UC San Diego Technical Report CS2007-0907, September 2007


As the complexity of processors increases, it becomes harder for designers to understand the non-trivial and many times non-intuitive interactions among the micro-architecture internal structures. Understanding these interactions is important because it helps pinpoint bottlenecks, enabling designers to reason about sources of performance loss and improve their next generation of processors. To help designers understand these interactions in current and, more importantly, in future generation designs, designers make heavy use of computer architecture detailed simulation. These simulators model the behavior of the processor on a per-cycle basis, allowing designers to look at very detailed trade-offs. Building and maintaining these simulators is a large and complicated task. In addition, recent trends in designing micro-architectures with multiple cores in the same chip brings new challenges that affect the way simulation results should be compared. This dissertation focuses on techniques to help build and maintain simulators, as well as techniques to improve the way architects evaluate design choices using simulation.

Existing user-level simulators require manual hand coding for the emulation of each and every possible system effect (e.g., system call, interrupt, DMA transfer) that can impact the application.s execution. Developing such an emulator for a given operating system is a tedious exercise, and it can also be costly to maintain it to support newer versions of that operating system. Furthermore, porting the emulator to a completely different operating system might involve building it all together from scratch. The first contribution of this dissertation is a technique to automatically capture the system effects to an application. The system effects are captured in logs and then used to guide achitecture simulation. By using the proposed technique, the complexity of implementing and maintaining user-level simulators is greatly reduced. In addition, the technique guarantees deterministic simulation on uni-processor systems.
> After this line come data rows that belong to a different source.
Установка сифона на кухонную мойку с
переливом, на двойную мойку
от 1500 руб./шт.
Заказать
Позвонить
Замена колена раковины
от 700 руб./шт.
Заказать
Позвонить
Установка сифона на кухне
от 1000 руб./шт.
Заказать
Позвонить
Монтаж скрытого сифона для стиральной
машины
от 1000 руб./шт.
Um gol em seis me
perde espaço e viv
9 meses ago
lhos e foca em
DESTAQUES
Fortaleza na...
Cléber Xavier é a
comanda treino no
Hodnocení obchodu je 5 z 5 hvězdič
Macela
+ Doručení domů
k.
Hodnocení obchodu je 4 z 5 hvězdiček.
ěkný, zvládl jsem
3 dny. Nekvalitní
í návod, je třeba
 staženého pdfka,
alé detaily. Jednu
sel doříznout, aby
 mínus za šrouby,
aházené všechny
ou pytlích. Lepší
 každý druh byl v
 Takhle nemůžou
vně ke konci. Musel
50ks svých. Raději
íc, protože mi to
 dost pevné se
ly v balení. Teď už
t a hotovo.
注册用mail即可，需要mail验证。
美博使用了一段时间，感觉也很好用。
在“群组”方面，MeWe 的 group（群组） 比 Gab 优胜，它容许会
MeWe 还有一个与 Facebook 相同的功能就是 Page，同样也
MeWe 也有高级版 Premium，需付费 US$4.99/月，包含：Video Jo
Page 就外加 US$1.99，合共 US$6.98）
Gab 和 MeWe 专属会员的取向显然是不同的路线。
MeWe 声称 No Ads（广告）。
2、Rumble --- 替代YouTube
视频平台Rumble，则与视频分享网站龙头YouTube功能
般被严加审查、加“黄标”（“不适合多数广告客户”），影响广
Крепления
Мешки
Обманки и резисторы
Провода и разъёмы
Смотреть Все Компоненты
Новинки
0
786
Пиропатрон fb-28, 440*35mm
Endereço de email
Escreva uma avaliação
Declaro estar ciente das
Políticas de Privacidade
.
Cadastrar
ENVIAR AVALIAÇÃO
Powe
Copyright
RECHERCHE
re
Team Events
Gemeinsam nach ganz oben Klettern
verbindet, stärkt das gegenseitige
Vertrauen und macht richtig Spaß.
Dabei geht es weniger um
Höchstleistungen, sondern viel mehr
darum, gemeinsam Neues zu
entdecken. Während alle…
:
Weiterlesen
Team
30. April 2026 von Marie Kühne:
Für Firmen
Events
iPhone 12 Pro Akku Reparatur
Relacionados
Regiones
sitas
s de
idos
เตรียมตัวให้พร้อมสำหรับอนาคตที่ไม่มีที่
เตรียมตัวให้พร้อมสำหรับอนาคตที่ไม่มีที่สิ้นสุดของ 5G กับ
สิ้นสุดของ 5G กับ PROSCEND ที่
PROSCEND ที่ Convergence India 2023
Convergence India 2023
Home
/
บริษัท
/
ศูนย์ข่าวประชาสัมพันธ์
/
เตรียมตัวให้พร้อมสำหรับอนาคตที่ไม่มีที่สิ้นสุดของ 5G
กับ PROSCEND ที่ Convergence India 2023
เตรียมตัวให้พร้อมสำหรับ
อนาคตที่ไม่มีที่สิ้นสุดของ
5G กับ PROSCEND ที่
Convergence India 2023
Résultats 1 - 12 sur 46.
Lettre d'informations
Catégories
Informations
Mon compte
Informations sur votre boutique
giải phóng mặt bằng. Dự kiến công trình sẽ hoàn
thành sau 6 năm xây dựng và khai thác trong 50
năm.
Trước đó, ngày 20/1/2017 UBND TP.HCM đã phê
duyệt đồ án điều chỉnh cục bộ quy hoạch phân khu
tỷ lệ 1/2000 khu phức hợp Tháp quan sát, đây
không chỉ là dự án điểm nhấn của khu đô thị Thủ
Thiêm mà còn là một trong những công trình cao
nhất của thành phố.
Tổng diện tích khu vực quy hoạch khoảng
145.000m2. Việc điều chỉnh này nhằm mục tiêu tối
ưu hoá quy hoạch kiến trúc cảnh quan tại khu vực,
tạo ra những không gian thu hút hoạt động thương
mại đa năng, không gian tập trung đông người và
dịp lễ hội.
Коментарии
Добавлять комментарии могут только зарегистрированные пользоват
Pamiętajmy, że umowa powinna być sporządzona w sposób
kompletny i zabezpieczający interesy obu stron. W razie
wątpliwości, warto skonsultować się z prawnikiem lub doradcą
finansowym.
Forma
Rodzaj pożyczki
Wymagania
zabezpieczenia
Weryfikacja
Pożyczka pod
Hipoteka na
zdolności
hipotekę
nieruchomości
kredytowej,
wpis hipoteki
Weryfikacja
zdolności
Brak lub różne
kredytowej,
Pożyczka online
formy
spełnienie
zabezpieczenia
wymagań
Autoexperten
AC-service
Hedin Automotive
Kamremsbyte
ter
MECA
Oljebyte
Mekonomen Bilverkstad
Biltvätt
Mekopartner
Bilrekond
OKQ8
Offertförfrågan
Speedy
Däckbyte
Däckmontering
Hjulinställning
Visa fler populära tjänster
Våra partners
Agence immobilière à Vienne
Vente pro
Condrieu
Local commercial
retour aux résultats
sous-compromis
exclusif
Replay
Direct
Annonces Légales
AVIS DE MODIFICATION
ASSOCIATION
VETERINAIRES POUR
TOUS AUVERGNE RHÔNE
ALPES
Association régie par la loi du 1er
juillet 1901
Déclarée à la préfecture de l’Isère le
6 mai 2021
As multi-core processors become main stream, techniques to address efficient simulation of multi-threaded workloads are needed. Simulation of multithreaded workloads on multi-core systems suffer from non-determinism across runs in different architecture configurations. If the execution paths between two simulation runs of the same benchmark, with the same input, are too different, the simulation results cannot be used to compare the configurations. The other contributions of this dissertation focus on techniques to efficiently collect simulation checkpoints for multi-threaded workloads. It extends the previous technique to efficiently collect logs for uni-processor simulation. Using these checkpoints, multi-threaded simulation in multi-core systems becomes deterministic. The deterministic simulation results in stalls that would not naturally occur in execution. This dissertation proposes techniques that allow one to accurately compare performance across architecture configurations in the presence of these stalls.